Volcanoes are fascinating and dangerous. Welcome to a journey into the world of volcanic activities and rock forming processes.
The course will start with some basics: A definition of a volcano and, based on mineralogy and geochemistry, simple nomenclature systems for volcanic rocks will be presented.
The recognition of the distribution of volcanoes on the earth’s surface, in respect to the plate tectonics, leads to three general scenarios of the location of volcanoes: at destructive plate margins (subduction zones), at constructive plate margins (mid ocean ridges), and within plates, both oceanic and continental (hot spots, rifts, and other).
The basic two types of eruption, effluent vs. explosive, will be discussed and correlated to the geological setting and differences in geochemistry. Examples will be given and discussed for each setting.
Besides the volcanic deposits, e.g. lava, pyroclastic flows, ash and pumice fall outs, the area around a volcano might also be disturbed by landslides due to flank collapse of the volcano, and lahars (mud flows), which are thunderstorms related and induces by the eruption. The general weather might be affected by ash clouds that are introduced in the atmosphere (especially when reaching the meso- and strato-sphere), which can cause worldwide drastic weather changes due to blocking the sunlight up to and sometimes even more than one-year duration.
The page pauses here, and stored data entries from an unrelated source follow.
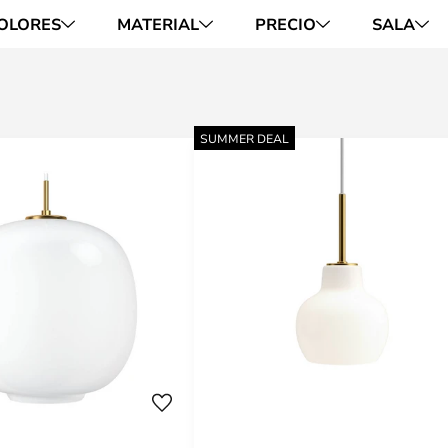
OLORES
MATERIAL
PRECIO
SALA
SUMMER DEAL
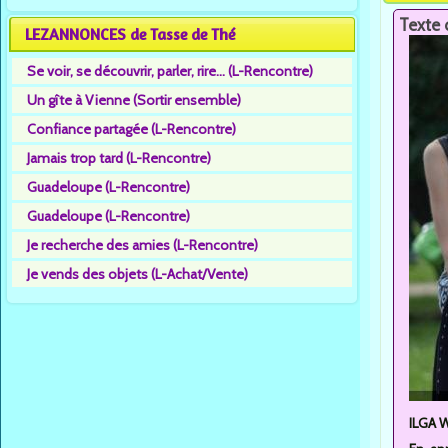
Texte 
LEZANNONCES de Tasse de Thé
Se voir, se découvrir, parler, rire... (L-Rencontre)
Un gîte à Vienne (Sortir ensemble)
Confiance partagée (L-Rencontre)
Jamais trop tard (L-Rencontre)
Guadeloupe (L-Rencontre)
Guadeloupe (L-Rencontre)
Je recherche des amies (L-Rencontre)
Je vends des objets (L-Achat/Vente)
ILGA W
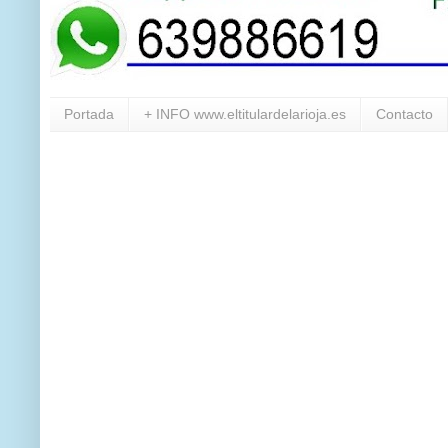
Portada
+ INFO www.eltitulardelarioja.es
Contacto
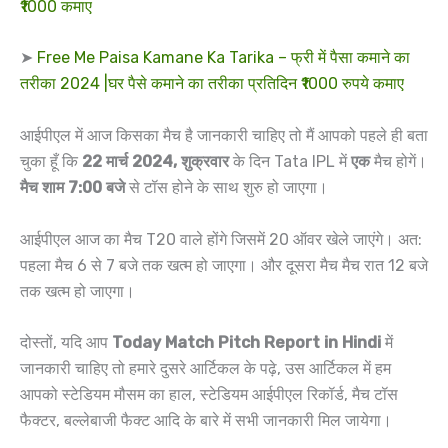
₹1000 कमाए
➤
Free Me Paisa Kamane Ka Tarika – फ्री में पैसा कमाने का
तरीका 2024 |घर पैसे कमाने का तरीका प्रतिदिन ₹1000 रुपये कमाए
आईपीएल में आज किसका मैच है जानकारी चाहिए तो मैं आपको पहले ही बता
चुका हूँ कि
22 मार्च 2024, शुक्रवार
के दिन Tata IPL में
एक
मैच होगें।
मैच शाम 7:00 बजे
से टॉस होने के साथ शुरु हो जाएगा।
आईपीएल आज का मैच T20 वाले होंगे जिसमें 20 ऑवर खेले जाएंगे। अत:
पहला मैच 6 से 7 बजे तक खत्म हो जाएगा। और दूसरा मैच मैच रात 12 बजे
तक खत्म हो जाएगा।
दोस्तों, यदि आप
Today Match Pitch Report in Hindi
में
जानकारी चाहिए तो हमारे दुसरे आर्टिकल के पढ़े, उस आर्टिकल में हम
आपको स्टेडियम मौसम का हाल, स्टेडियम आईपीएल रिकॉर्ड, मैच टॉस
फैक्टर, बल्लेबाजी फैक्‍ट आदि के बारे में सभी जानकारी मिल जायेगा।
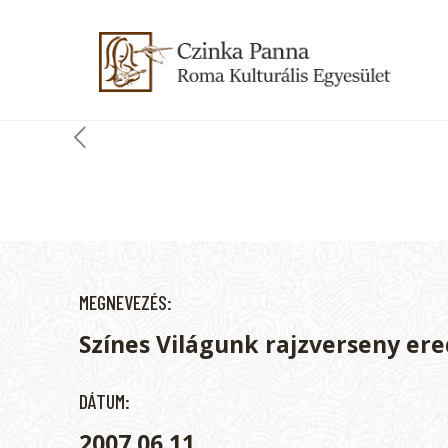
MEGNEVEZÉS:
Színes Világunk rajzverseny e
DÁTUM:
2007.06.11.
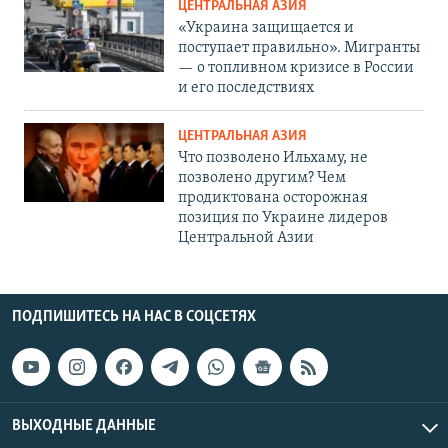
ЦЕНТРАЛЬНАЯ АЗИЯ
«Украина защищается и
поступает правильно». Мигранты
— о топливном кризисе в России
и его последствиях
ЦЕНТРАЛЬНАЯ АЗИЯ
Что позволено Ильхаму, не
позволено другим? Чем
продиктована осторожная
позиция по Украине лидеров
Центральной Азии
ПОДПИШИТЕСЬ НА НАС В СОЦСЕТЯХ
ВЫХОДНЫЕ ДАННЫЕ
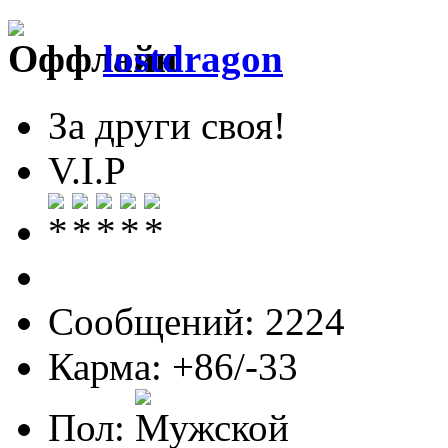
lostdragon
За други своя!
V.I.P
Сообщений: 2224
Карма: +86/-33
Пол:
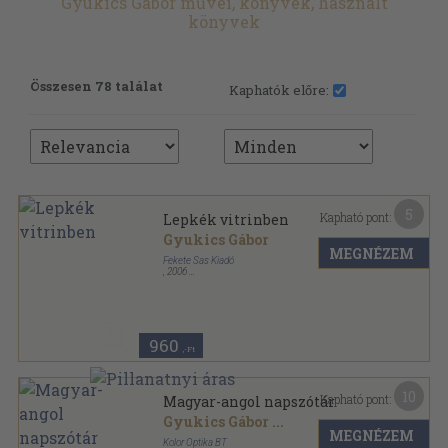
Gyukics Gábor művei, könyvek, használt
könyvek
Összesen 78 találat
Kaphatók előre:
5
Kapható pont:
Lepkék vitrinben
Gyukics Gábor
MEGNÉZEM
Fekete Sas Kiadó
,
2006
Fűzött kemény papírkötés
,
55
oldal
960
,-Ft
10
Kapható pont:
Magyar-angol napszótár
Gyukics Gábor
...
MEGNÉZEM
Kolor Optika BT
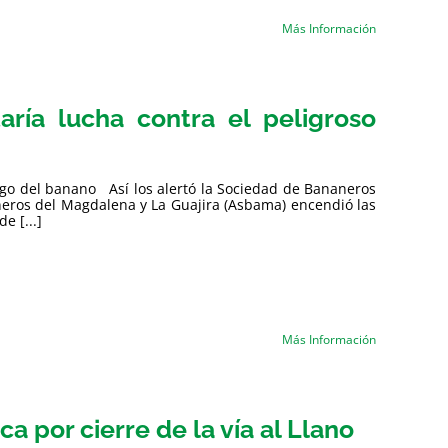
Más Información
aría lucha contra el peligroso
ongo del banano Así los alertó la Sociedad de Bananeros
eros del Magdalena y La Guajira (Asbama) encendió las
e [...]
Más Información
 por cierre de la vía al Llano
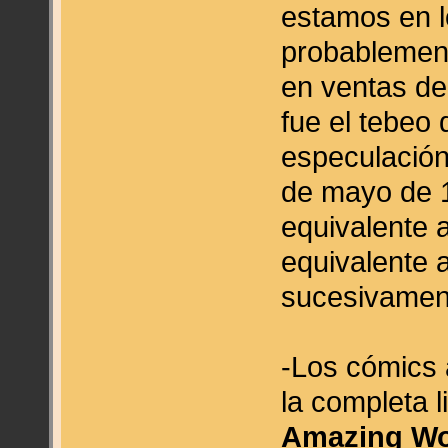
estamos en l
probablement
en ventas de
fue el tebeo 
especulació
de mayo de 1
equivalente 
equivalente a
sucesivament
-Los cómics 
la completa 
Amazing Wo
Several important historic volcanic events and catastrophes will be presented. Based on historical observations, the development of a better understanding and a comprehensive description of the explosive volcanism and the related rock and deposit formation will be discussed.
The aim of this course is to give the student a full overview on all major volcanic activities and processes that can explain the volcanic rock types present on the earth’s surface. Also, some hints will be given to possibly related ore and mineral deposits.